I’m once again drinking at eight am on a Sunday in my tutu. This garment is literally my best purchase ever.
I feel like a bad episode of csi trying to figure everyone's DNA that's in me
I drowning out her crying with songs from the Beatles it's good for us both. She relives her 30s and i dont have to hear her cry
my mom found all the used condoms in my bed side table
whatd she say to you?
no words- put them all in a circle, put the bible in the middle
Restaurants Roasting People Who Gave Them Negative Yelp Reviews (25 Pics)
Used my jumper cables as a bottle opener last night. Really pleased with my problem solving skills.
Dude she only counts as your gf if you're home. We both signed the fair game contract when we became roommate. So are you really going to be mad or come eat a waffle with us?
he drank all my beer while i was at work and passed out on my couch, when i got home he was out cold and my room mates pig was licking him. they seemed peaceful, so i took 20 bucks from his wallet and left again.
Oh I was gonna ask you the same thing...? It's official ask anyone to see your husbands dick day.
Is it bad that I have more guilt over drunk eating Doritos than hooking up with my ex's best friend last night?

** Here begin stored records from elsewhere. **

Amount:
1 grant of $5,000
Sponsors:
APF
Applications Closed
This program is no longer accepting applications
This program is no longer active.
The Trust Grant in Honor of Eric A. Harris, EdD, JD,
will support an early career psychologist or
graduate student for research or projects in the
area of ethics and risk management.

Woman Posts Harassing DMs From Creep Online, Now He’s Upset Because People Told His Mom
He yelled "Go Ducks" while he came
Also at one point I told him to say my name and it took him like 5 seconds to remember.
We just had sex on an abandoned logging road while wearing snow shoes. God bless Montana boys.
I threw my back out having sex last night. I don’t know whether to high five myself for a job well done or cry because I’m old.
Hooked up with another cop last night. Think I am renaming my vagina "dispatch"
And on the way out from Applebee's he tried to take the basket of toothpicks claiming he was using them as a tax write off. Last time I babysit my dad on thirsty Thursday.